Dans son désir de s'émanciper du contrôle de monsieur de Talleyrand, monsieur de Blacas aurait voulu se faire une clientèle des gens un peu distingués du pays. Plus modéré, moins exclusif que les autres émigrés rentrés avec le Roi, loin de faire à mon père un tort de n'avoir pas adopté les passions de l'émigration, il sentait tout le prix d'un royaliste dévoué, sage, connaissant et jugeant sainement l'état des esprits en France où il était revenu depuis dix ans. Il aurait fort voulu l'attacher à sa fortune, mais mon père, incapable d'entrer dans aucune cabale, était sincèrement rallié à monsieur de Talleyrand depuis sa conduite à l'entrée des Alliés, et reçut froidement les avances de monsieur de Blacas.

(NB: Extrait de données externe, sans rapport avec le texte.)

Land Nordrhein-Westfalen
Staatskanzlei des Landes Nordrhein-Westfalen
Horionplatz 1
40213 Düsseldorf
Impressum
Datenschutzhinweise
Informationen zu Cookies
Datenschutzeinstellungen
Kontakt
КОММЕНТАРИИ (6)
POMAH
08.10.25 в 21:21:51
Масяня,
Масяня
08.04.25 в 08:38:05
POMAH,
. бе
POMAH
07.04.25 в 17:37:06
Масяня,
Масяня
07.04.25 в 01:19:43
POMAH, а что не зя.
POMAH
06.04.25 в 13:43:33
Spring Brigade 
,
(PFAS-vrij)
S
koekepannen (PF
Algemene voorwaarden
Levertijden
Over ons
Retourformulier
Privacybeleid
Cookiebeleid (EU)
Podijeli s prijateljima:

C'était pendant le temps de ces caresses ostensibles du favori que chaque jour on m'annonçait la nomination de mon père à quelque ministère; je ne m'en inquiétais guère, persuadée qu'aucune place ne le ferait consentir à perdre sa liberté. Je ne puis dire l'étonnement que j'éprouvai lorsqu'un jour il vint nous dire qu'on lui proposait l'ambassade de Vienne et qu'il nous fit valoir beaucoup de raisons pour l'accepter. Cependant il nous trouva si récalcitrantes, ma mère et moi, qu'il se rabattit à nous dire que la seule ambassade qu'il ne refuserait pas était celle de Londres.

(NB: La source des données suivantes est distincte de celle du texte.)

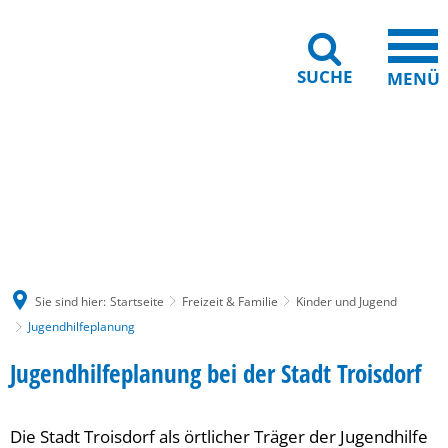
SUCHE
MENÜ
Gebärdensprache
Barrierefreiheit
Leichte Sprache
Sie sind hier:
Startseite
Freizeit & Familie
Kinder und Jugend
Jugendhilfeplanung
Jugendhilfeplanung
Jugendhilfeplanung bei der Stadt Troisdorf
Die Stadt Troisdorf als örtlicher Träger der Jugendhilfe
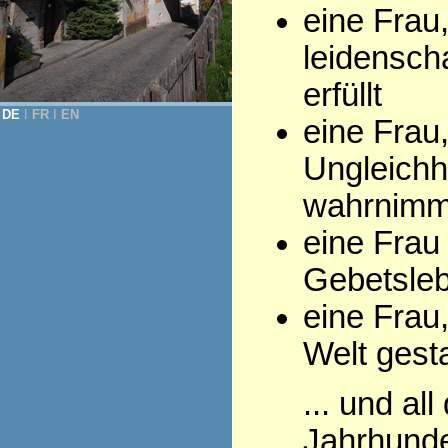
eine Frau
leidenscha
erfüllt
DE
Ι
FR
Ι
EN
eine Frau,
Ungleichh
wahrnimm
eine Frau
Gebetsleb
eine Frau,
Welt gesta
... und al
Jahrhunde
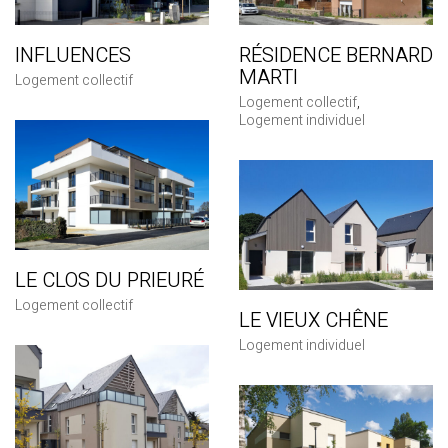
INFLUENCES
RÉSIDENCE BERNARD
MARTI
Logement collectif
Logement collectif
,
Logement individuel
LE CLOS DU PRIEURÉ
Logement collectif
LE VIEUX CHÊNE
Logement individuel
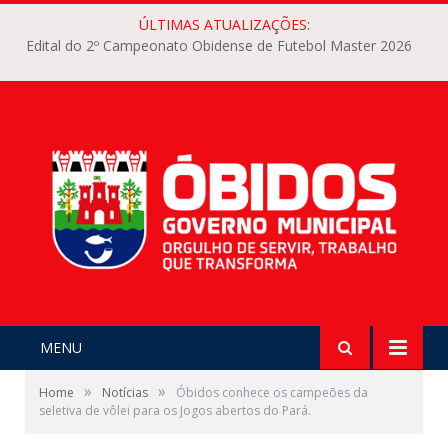
ÚLTIMAS ATUALIZAÇÕES:
Edital do 2º Campeonato Obidense de Futebol Master 2026
MENU
»
»
Home
Notícias
Óbidos conhece os campeões da
seletiva de vôlei para os Jogos abertos do Pará.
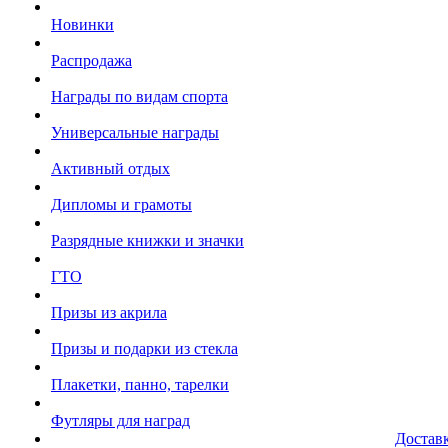
Новинки
Распродажа
Награды по видам спорта
Универсальные награды
Активный отдых
Дипломы и грамоты
Разрядные книжки и значки
ГТО
Призы из акрила
Призы и подарки из стекла
Плакетки, панно, тарелки
Футляры для наград
Достав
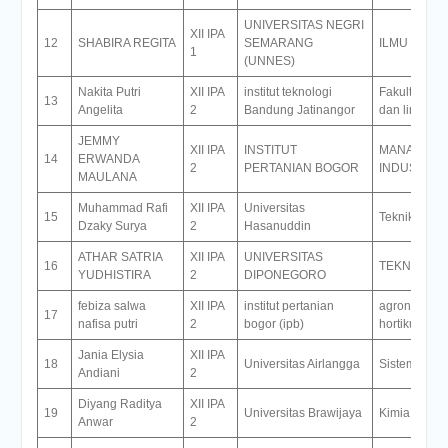
UNIVERSITAS NEGRI
XII IPA
12
SHABIRA REGITA
SEMARANG
ILMU HUK
1
(UNNES)
Nakita Putri
XII IPA
institut teknologi
Fakultas tekn
13
Angelita
2
Bandung Jatinangor
dan lingkun
JEMMY
XII IPA
INSTITUT
MANAJEME
14
ERWANDA
2
PERTANIAN BOGOR
INDUSTRI
MAULANA
Muhammad Rafi
XII IPA
Universitas
15
Teknik Elekt
Dzaky Surya
2
Hasanuddin
ATHAR SATRIA
XII IPA
UNIVERSITAS
16
TEKNIK ME
YUDHISTIRA
2
DIPONEGORO
febiza salwa
XII IPA
institut pertanian
agronomi d
17
nafisa putri
2
bogor (ipb)
hortikultura
Jania Elysia
XII IPA
18
Universitas Airlangga
Sistem Infor
Andiani
2
Diyang Raditya
XII IPA
19
Universitas Brawijaya
Kimia
Anwar
2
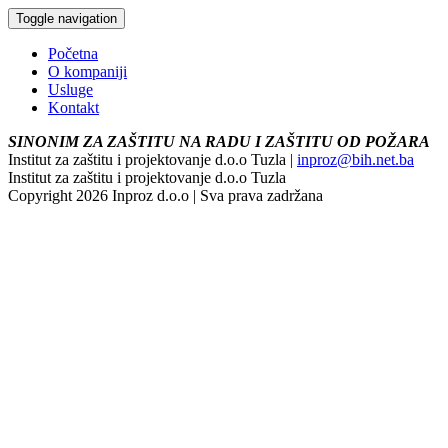
Toggle navigation
Početna
O kompaniji
Usluge
Kontakt
SINONIM ZA ZAŠTITU NA RADU I ZAŠTITU OD POŽARA
Institut za zaštitu i projektovanje d.o.o Tuzla |
inproz@bih.net.ba
Institut za zaštitu i projektovanje d.o.o Tuzla
Copyright 2026 Inproz d.o.o | Sva prava zadržana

Du moment qu'il fut constaté pour moi qu'il y avait une place qu'il ne refuserait pas, je compris qu'il les accepterait toutes, que peut-être même il finirait par les solliciter. Je dis à ma mère que nous ne devions plus chercher à exercer une influence qui ne ferait que gêner mon père; elle fut d'autant plus facile à persuader qu'elle-même n'avait pas de répugnance pour une grande ambassade.

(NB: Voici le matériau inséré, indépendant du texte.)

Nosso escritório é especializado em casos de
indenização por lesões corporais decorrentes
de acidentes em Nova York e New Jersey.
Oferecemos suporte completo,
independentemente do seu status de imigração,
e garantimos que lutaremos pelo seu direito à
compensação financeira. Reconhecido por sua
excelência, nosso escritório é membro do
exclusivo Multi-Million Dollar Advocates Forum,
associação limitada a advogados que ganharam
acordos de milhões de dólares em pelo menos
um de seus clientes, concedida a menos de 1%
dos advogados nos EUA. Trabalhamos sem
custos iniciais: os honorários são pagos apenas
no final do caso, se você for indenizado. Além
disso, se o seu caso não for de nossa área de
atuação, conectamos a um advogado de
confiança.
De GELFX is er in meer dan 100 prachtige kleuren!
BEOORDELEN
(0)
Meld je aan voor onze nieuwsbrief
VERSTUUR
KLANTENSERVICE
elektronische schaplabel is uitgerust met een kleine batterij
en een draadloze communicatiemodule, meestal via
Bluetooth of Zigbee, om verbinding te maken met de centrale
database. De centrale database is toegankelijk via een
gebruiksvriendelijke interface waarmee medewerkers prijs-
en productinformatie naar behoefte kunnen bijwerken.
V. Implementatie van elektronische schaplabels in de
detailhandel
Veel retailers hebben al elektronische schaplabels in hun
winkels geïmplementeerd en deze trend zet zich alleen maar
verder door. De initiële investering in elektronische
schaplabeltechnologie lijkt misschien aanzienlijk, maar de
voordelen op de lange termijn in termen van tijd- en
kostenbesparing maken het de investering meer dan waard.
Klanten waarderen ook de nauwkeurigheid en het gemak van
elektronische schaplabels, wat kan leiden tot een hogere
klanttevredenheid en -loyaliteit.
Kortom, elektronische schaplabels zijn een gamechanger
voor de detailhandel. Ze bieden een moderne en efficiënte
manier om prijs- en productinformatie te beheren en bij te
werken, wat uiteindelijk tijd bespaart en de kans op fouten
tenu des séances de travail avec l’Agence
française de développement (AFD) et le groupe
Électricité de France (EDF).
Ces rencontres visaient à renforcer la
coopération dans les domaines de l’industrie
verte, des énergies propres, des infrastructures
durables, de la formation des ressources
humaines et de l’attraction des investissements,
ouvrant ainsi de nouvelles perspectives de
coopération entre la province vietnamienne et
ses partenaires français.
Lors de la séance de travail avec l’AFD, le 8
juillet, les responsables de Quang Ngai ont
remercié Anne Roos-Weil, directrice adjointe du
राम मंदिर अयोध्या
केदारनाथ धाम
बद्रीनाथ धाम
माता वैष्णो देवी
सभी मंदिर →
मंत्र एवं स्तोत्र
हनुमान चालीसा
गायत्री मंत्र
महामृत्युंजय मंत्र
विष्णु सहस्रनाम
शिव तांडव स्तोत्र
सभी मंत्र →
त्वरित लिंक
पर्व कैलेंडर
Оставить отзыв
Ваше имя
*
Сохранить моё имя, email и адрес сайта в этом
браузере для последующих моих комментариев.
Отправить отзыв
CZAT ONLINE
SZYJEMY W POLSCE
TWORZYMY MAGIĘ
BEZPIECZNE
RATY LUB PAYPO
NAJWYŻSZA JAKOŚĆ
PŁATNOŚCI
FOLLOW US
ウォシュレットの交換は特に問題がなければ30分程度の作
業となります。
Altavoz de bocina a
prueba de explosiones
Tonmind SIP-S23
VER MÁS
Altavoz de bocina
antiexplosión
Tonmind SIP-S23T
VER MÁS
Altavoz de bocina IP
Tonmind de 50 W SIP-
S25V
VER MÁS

Le cardinal Consalvi ne laissa pas d'exercer quelque influence sur la décision de mon père; il avait une haute estime pour ses talents, sa probité, sa sagacité, et il désirait vivement lui voir prendre de l'influence. Leurs âges étaient semblables; le cardinal n'admettait pas que ce fût celui où l'ambition se devait arrêter, et lui-même fournissait la preuve de l'utilité qu'une saine judiciaire pouvait exercer, car, dans ces premiers moments, il arrêta toutes les extravagances longuement méditées par le clergé resté à l'étranger. Il venait fréquemment chez moi sans y être constamment établi comme à son dernier séjour; les affaires le réclamaient.

Je n'ai rien à rabattre de l'opinion que je m'étais formée de sa capacité et de sa sagesse. Quelque temps après, il se rendit à Londres, pendant le séjour que les souverains alliés faisaient dans cette capitale; et, grâce à l'esprit de convenance qui dirigeait ses actions, il réussit à y conserver toute la dignité de sa position et de son caractère, sans choquer les habitudes du pays où le peuple conservait encore des préventions extrêmement hostiles au papisme.

CHAPITRE VII

Séance royale. Nomination de pairs. — Mon père accepte l'ambassade de Turin. — Motifs qui le décident. — Madame et mademoiselle de Staël. — Monsieur de La Bédoyère. — Maladie de Monsieur. — Le chevalier de Puységur. — Le pavillon de Marsan. — Maintien des dames anglaises. — La comtesse de Nesselrode. — La princesse Wolkonski. — Mon frère obtient un grade. — La comtesse de Châtenay.

Après avoir livré au public la déclaration de Saint-Ouen, il s'agissait de formuler une charte; mais, soit que les réflexions fussent venues, soit qu'on eût adopté celles qui avaient été suggérées, on commençait à trouver les concessions bien larges.

Monsieur de Talleyrand, dans son discours au Roi, avait dit élégamment que les barrières étaient des appuis; la Cour craignait qu'elles ne fussent des obstacles. En supposant qu'il fût sage de ne pas inonder de trop de liberté un pays tenu depuis longtemps sous une sévère contrainte, c'était en tout cas une grande faute de nommer, pour rédiger la charte, trois hommes qui professaient hautement leur répugnance pour un gouvernement représentatif: le chancelier Dambray, monsieur Ferrand et l'abbé de Montesquiou.

Ils se sont vantés alors et ont avoué depuis qu'elle n'était, à leurs yeux, qu'un moyen transitoire pour arriver à l'ancien régime ou plutôt à la monarchie absolue. Car les institutions créées par le temps, les usages et les mœurs, qui formaient des obstacles insurmontables à l'arbitraire, avaient été emportées dans la tourmente révolutionnaire. Quoi qu'il en soit de leurs intentions, la France prit leur œuvre au sérieux, et elle l'a bien prouvé.